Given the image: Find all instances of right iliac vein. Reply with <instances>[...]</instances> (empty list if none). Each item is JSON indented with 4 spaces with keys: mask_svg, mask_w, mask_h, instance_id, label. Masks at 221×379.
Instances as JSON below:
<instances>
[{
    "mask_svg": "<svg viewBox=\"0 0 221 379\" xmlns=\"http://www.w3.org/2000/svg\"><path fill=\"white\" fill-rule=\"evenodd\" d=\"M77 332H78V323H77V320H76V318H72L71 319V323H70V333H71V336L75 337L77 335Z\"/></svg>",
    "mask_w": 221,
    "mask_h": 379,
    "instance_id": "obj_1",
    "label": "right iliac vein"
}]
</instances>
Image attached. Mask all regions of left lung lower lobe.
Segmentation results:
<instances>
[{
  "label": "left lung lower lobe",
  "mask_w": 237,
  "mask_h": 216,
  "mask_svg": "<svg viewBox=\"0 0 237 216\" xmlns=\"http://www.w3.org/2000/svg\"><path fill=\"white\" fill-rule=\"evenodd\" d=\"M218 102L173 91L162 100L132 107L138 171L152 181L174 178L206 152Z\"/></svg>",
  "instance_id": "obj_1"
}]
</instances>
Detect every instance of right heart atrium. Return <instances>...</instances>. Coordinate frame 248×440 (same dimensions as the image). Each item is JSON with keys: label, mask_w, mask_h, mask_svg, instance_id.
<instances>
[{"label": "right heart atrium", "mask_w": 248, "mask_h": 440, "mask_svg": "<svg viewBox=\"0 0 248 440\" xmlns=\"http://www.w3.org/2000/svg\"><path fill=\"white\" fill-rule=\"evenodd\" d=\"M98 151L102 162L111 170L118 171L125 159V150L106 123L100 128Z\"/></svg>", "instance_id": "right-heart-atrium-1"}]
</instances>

◆ **Aim of the exercise**:
Write out exactly the final stretch of the listing above, beginning at the line that contains "Detect every instance" and ending at its last line, with nothing added.

◆ **Output of the task**:
Detect every instance of right heart atrium. Return <instances>...</instances>. Coordinate frame 248×440 (same dimensions as the image). Each item is JSON with keys: label, mask_w, mask_h, mask_svg, instance_id.
<instances>
[{"label": "right heart atrium", "mask_w": 248, "mask_h": 440, "mask_svg": "<svg viewBox=\"0 0 248 440\" xmlns=\"http://www.w3.org/2000/svg\"><path fill=\"white\" fill-rule=\"evenodd\" d=\"M98 151L102 162L111 170L118 171L125 159V150L106 123L100 128Z\"/></svg>", "instance_id": "right-heart-atrium-1"}]
</instances>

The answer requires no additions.